Moneybox

Mission Impossible: Marketing Buffalo, N.Y.

Coming soon, by way of spots on CNN and CNBC and via ads in the Wall Street Journal and sponsorships on NPR, is perhaps the ultimate tough-sell campaign: the promotion of Buffalo, N.Y.

The goal is not to boost tourism but to attract businesses and investment to the area. Members of a nonprofit consortium called Buffalo Niagara Enterprise have apparently committed $27 million to market the region. According to an economic-development consultant quoted in today’s New York Times, the size of the campaign is unusually large and perhaps unprecedented.

Can this sort of thing actually work? The campaign doesn’t begin in earnest until later this year, but there is a fancy little demo (requiring Flash software) at the organization’s Web site. I have nothing against Buffalo, but as the backers of this campaign seem to concede, the area has a pretty bad image problem, and even one of the ad guys involved in the campaign says the region’s residents have “incredibly low self-esteem.”

I don’t think many of them will be bucked up by the Web presentation, which is basically several minutes of obvious euphemism and faint praise. It begins with what I guess is meant to be a forceful bit of text animation, in which the words “Buffalo” and “Niagara” slam together like something from the credit sequence of a Jean Claude Van Damme movie. This quickly segues to a “slide show” backed by inoffensive synthesizer music. “Within 500 miles of ½ the population of North America!” brags one early slide.
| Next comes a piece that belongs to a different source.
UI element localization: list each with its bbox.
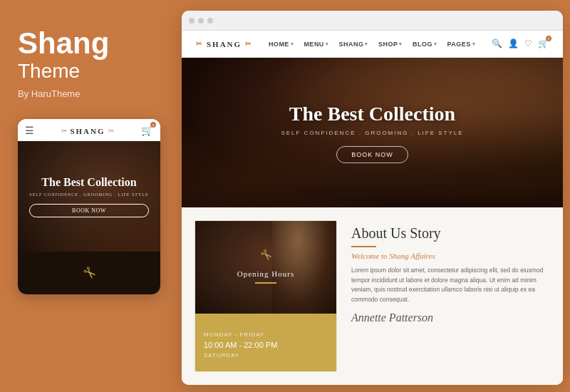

The exclamation points taper off quickly after that. A slide about Buffalo Niagara International Airport includes the mysterious declaration, “70 Million Pounds of Cargo.” Another promises, “Only 25 days per year of measurable snowfall.” The arena football team is touted, as is the “incredible architecture.” And in a bit of gloss likely to be particularly painful to the football fans among Buffalo-area residents, there is mention of the “four-time AFC champion Buffalo Bills.” Running throughout is the tame and grammatically suspect catch phrase, “A Climate Where Business Works.”

In fairness future print ads will apparently focus on more bottom-line issues such as higher productivity among Buffalo workers, with a direct slogan: “available. productive. people.”
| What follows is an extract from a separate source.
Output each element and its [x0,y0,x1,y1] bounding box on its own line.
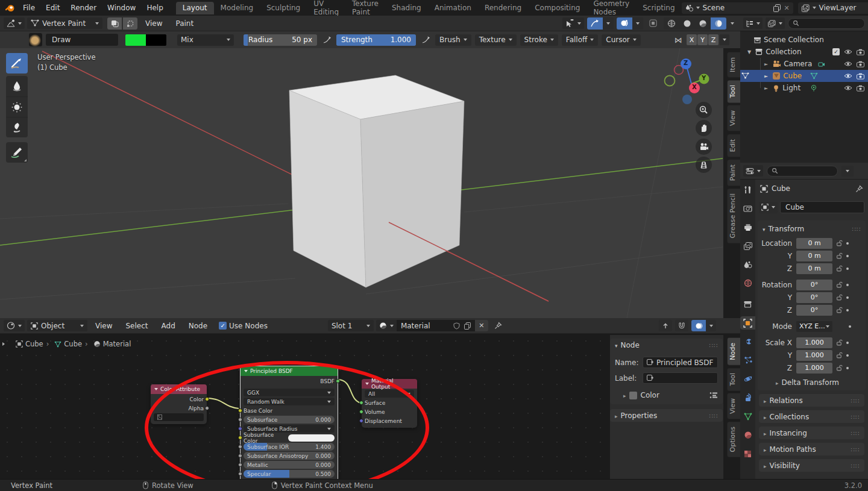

It seems reasonable for Buffalo–or any locality–to try and “reposition” itself as a product would. What’s less clear is whether flat-out marketing is a better way to go at it than the quiet recruitment of businesses and capital via networking and tax-related incentives. There is a risk in a multimillion-dollar campaign of seeming to be simply desperate, and that is not an effect that either potential newcomers or longtime residents are likely to appreciate.